ERIC Number: ED384977
Record Type: RIE
Publication Date: 1995-Apr
School Routines and the Failure of Curriculum Reform.
This paper describes first-year results of a project in Cleveland (Ohio) that was funded by the National Science Foundation. Cleveland's Problem Solving Infusion Program (PSIP) was designed to help teachers implement new mathematics standards and to empower them to make curricular decisions. In particular, the study examined whether urban teachers reformed mathematics instruction, and if so, how and how much. Data were derived from observation and interviews of 12 teachers (7 women, 5 men) during the first 6 months of 1989. The findings, which indicate that teachers worked for the letter of reform rather than its spirit, illustrate how school routines can be a major obstacle to educational change.
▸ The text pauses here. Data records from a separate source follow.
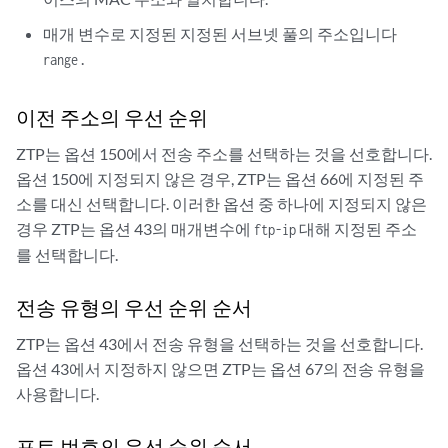
매개 변수로 지정된 지정된 서브넷 풀의 주소입니다
.
range
이전 주소의 우선 순위
ZTP는 옵션 150에서 전송 주소를 선택하는 것을 선호합니다.
옵션 150에 지정되지 않은 경우, ZTP는 옵션 66에 지정된 주
소를 대신 선택합니다. 이러한 옵션 중 하나에 지정되지 않은
경우 ZTP는 옵션 43의 매개변수에
대해 지정된 주소
ftp-ip
를 선택합니다.
전송 유형의 우선 순위 순서
ZTP는 옵션 43에서 전송 유형을 선택하는 것을 선호합니다.
옵션 43에서 지정하지 않으면 ZTP는 옵션 67의 전송 유형을
사용합니다.
포트 번호의 우선 순위 순서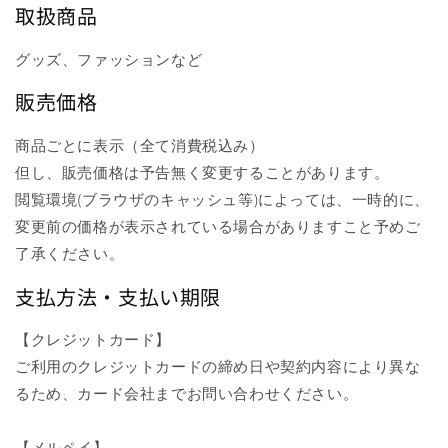
取扱商品
グッズ、ファッションなど
販売価格
商品ごとに表示（全て消費税込み）
但し、販売価格は予告無く変更することがあります。
閲覧環境(ブラウザのキャッシュ等)によっては、一時的に、
変更前の価格が表示されている場合がありますこと予めご
了承ください。
支払方法・支払い期限
【クレジットカード】
ご利用のクレジットカードの締め日や契約内容により異な
るため、カード会社までお問い合わせください。
【メルペイ】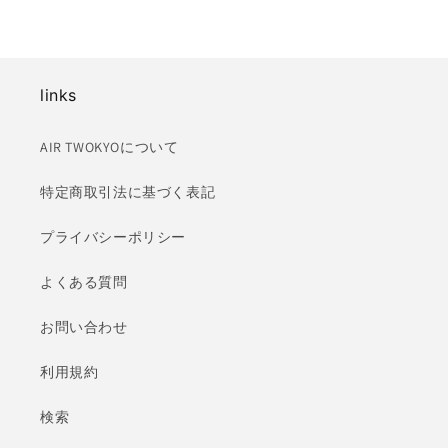
links
AIR TWOKYOについて
特定商取引法に基づく表記
プライバシーポリシー
よくある質問
お問い合わせ
利用規約
検索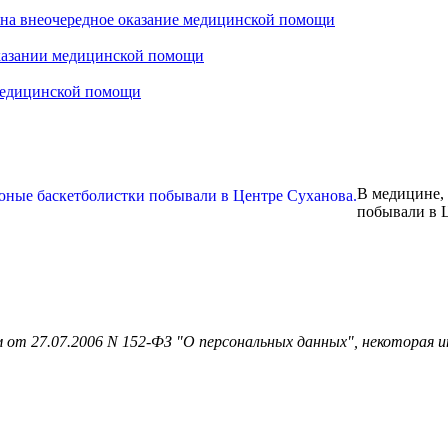
 на внеочередное оказание медицинской помощи
оказании медицинской помощи
 медицинской помощи
В медицине, 
побывали в 
 от 27.07.2006 N 152-ФЗ "О персональных данных", некоторая и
Teachers' routines manifested themselves as school-keeping systems that ultimately maintained the status quo. Standard institutional programming, the teachers' limited concept of curriculum theory, and the tendency for teachers to follow established policy resulted in the continuation of business as usual. Comprehensive school improvement and curriculum reform requires: (1) teacher responsibility for providing effective problem-solving instruction; (2) public's trust in school teachers; (3) research of process-oriented teaching and learning; (4) the promotion of student learning as teachers' primary responsibility; and (5) a connection with the community's plans for urban reconstruction. (LMI)
Publication Type: Reports - Research; Speeches/Meeting Papers
Education Level: N/A
Authoring Institution: N/A
Note: Paper presented at the Annual Meeting of the American Educational Research Association (San Francisco, CA, April 18-22, 1995).